::: EXERCISE MATERIALS :::

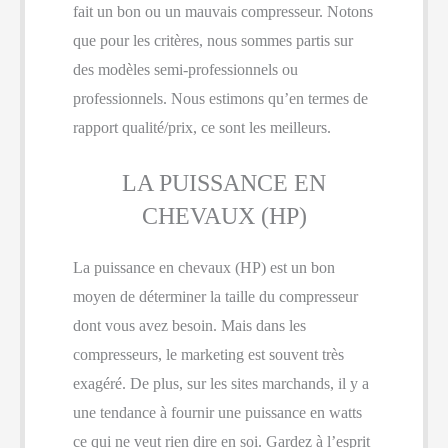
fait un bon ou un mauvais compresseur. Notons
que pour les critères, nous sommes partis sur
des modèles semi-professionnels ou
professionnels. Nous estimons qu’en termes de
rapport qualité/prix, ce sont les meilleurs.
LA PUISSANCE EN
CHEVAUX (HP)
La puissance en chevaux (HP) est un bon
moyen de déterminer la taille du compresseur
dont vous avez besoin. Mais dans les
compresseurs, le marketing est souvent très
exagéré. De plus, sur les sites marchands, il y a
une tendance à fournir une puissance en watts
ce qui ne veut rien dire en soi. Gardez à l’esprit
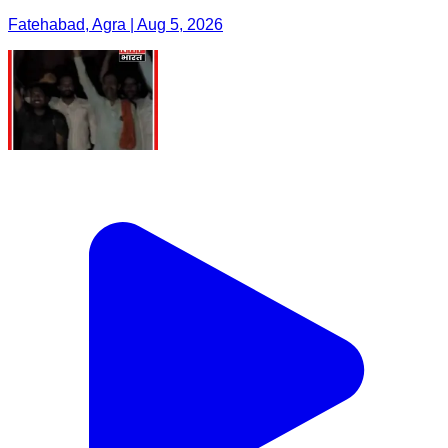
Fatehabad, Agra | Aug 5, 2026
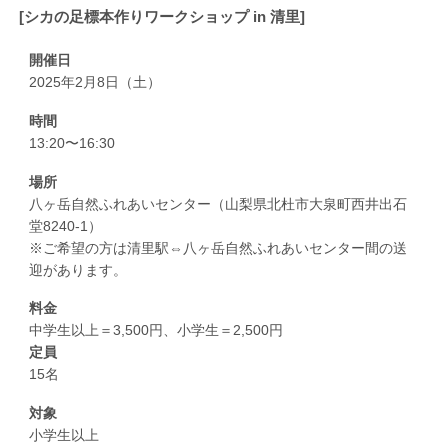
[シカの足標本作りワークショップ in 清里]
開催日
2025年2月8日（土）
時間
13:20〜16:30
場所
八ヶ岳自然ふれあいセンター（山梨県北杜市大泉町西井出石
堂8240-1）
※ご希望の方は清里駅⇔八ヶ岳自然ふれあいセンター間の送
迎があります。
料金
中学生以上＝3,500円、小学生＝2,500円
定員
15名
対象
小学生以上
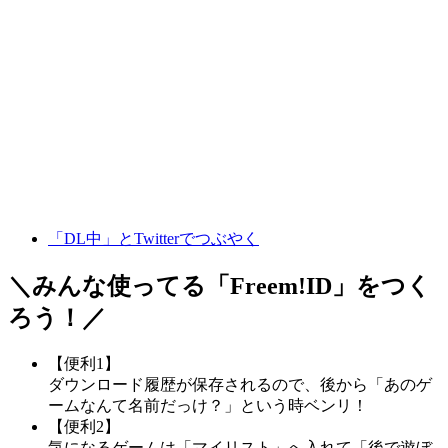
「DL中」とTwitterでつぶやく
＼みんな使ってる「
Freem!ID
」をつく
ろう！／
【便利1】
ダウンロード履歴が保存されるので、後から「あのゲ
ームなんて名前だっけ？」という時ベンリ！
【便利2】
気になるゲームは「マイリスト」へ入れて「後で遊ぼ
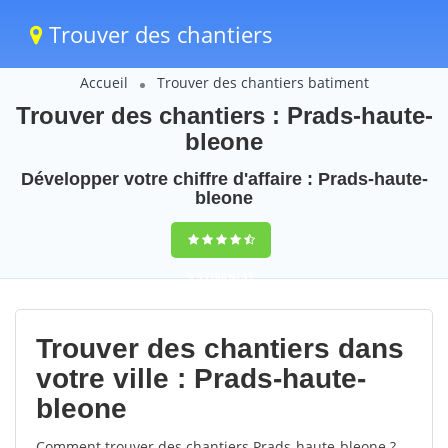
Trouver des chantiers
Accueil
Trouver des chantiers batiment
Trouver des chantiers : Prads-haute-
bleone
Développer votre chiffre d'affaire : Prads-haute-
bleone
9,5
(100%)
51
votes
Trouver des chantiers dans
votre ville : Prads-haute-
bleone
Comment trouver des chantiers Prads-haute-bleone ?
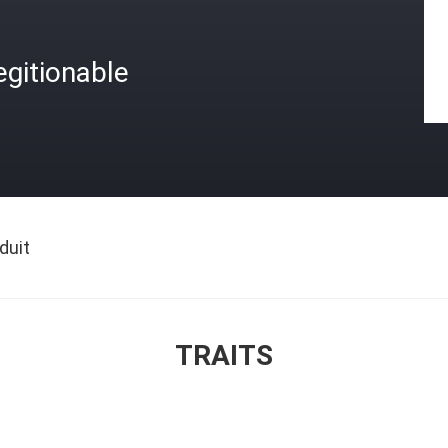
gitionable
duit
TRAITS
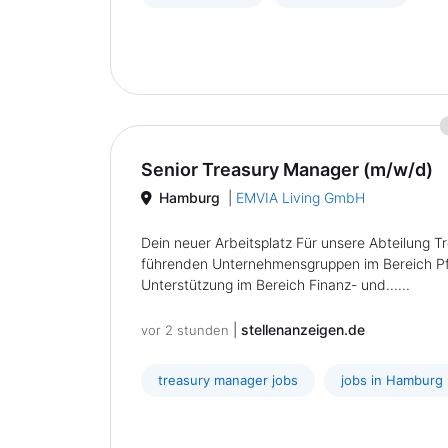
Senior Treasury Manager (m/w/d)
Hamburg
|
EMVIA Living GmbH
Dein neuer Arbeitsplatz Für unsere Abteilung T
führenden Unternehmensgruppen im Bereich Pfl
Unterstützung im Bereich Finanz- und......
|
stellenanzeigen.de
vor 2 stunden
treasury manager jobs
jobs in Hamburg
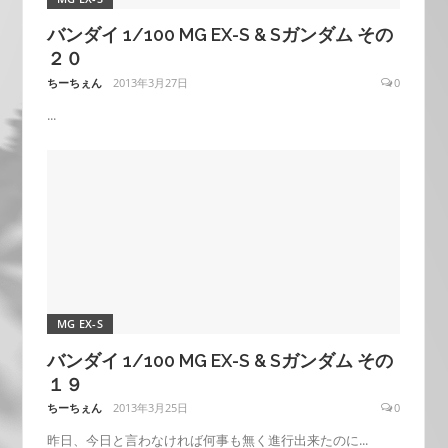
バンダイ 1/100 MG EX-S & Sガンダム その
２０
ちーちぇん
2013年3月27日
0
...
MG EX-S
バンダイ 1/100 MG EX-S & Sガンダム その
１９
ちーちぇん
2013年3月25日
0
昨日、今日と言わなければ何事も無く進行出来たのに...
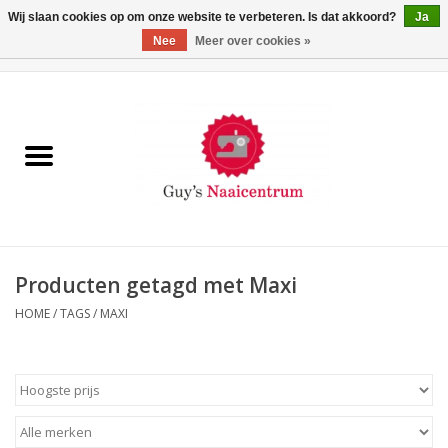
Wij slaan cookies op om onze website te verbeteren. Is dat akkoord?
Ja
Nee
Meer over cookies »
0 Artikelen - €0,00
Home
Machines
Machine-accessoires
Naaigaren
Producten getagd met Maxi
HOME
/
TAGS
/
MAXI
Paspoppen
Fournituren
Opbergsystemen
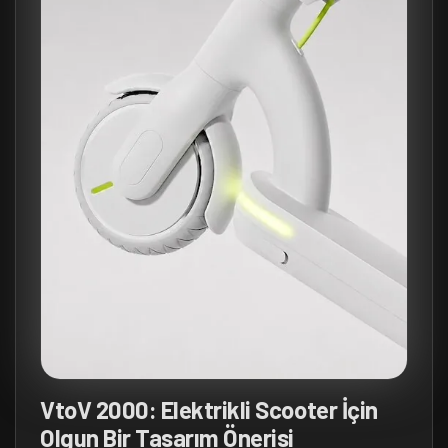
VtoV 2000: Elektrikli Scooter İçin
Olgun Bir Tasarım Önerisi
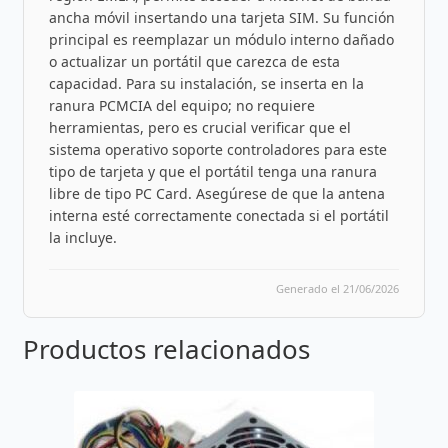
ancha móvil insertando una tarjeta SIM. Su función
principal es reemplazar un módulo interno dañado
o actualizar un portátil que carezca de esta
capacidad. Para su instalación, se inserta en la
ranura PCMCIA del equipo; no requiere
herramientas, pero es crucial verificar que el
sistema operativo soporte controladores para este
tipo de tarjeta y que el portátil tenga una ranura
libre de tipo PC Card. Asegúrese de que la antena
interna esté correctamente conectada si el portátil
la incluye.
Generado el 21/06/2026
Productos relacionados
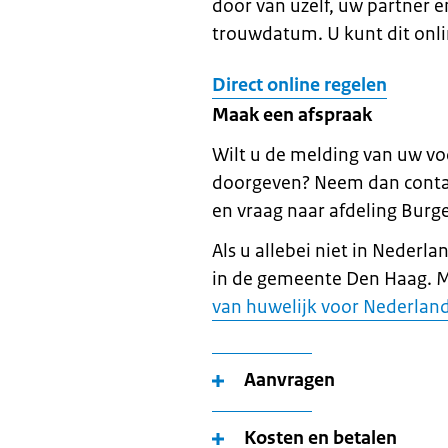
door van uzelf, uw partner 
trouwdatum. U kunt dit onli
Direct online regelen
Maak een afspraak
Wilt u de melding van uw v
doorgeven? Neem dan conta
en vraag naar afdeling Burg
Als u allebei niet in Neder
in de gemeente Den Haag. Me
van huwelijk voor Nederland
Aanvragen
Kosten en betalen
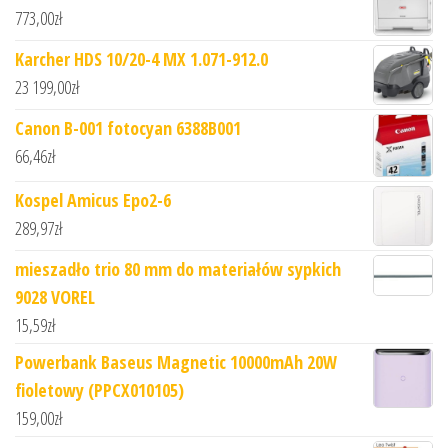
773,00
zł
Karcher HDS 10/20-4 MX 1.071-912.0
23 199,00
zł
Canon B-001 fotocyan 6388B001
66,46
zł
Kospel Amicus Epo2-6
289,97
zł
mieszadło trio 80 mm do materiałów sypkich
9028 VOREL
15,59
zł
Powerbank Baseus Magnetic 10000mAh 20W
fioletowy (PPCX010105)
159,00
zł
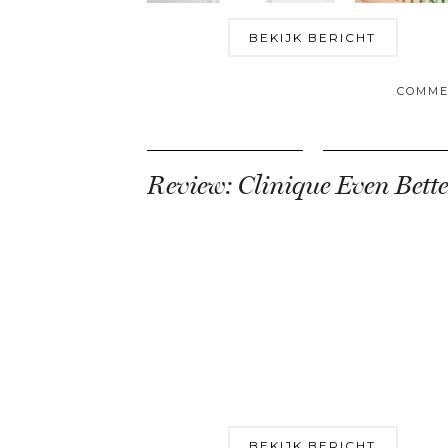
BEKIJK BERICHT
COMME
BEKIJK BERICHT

:::

■ **YOUR ASSIGNMENT**: The answer must be every line of the records above that holds the word "Bereich".

■ **SOLUTION TO THE EXERCISE**:
führenden Unternehmensgruppen im Bereich Pfl
Unterstützung im Bereich Finanz- und......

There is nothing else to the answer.